Screening for skin cancer is important in the early recognition and diagnosis of the disease, still on the rise.
Not only are skin cancer treatments again the top procedure performed by American Society for Dermatologic Surgery members but the number of cases continues to rise, according to a recent ASDS survey.
ASDS members performed more than 3 million skin cancer treatments in 2013, an increase of 13 percent from 2012, according to the 2013 ASDS Survey on Dermatologic Procedures released last month.
Skin cancer is by far the most common of all cancers, with one in five Americans expected to develop some type of skin cancer in his or her lifetime, according to the American Cancer Society. The number of these cancers – including deadly melanoma and the generally treatable basal and squamous cell skin cancers – has been rising for many years.
“The increases we’re seeing are partly because people are living longer. The older you are, the more skin cancers you get,” said Marc Brown, M.D., a member of the ASDS Board of Directors and a New York dermatologic surgeon. “The other primary reason is exposure to ultraviolet light, from both the sun and indoor tanning.”

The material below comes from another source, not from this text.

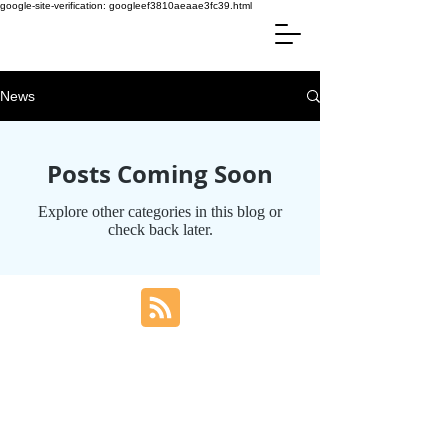
google-site-verification: googleef3810aeaae3fc39.html
News
Posts Coming Soon
Explore other categories in this blog or
check back later.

Besides being a tenured professor of Dermatology and Oncology and a member of the Wilmot Cancer Center, Dr. Brown lectures and teaches peers and students at local and national meetings focusing on melanoma, and challenging and unusual skin cancers.
ASDS members completed nearly 9.5 million medically necessary and cosmetic procedures in 2013, an increase of 22 percent over 2012. Of the 3.04 million skin cancer treatments, 2.85 million were for basal cell or squamous cell cancers, an increase of 12 percent from the previous year. ASDS dermatologic surgeons completed 190,000 treatments for melanoma, one of the deadliest forms of skin cancer because it can spread rapidly inside the body. That was an increase of nearly 27 percent over 2012.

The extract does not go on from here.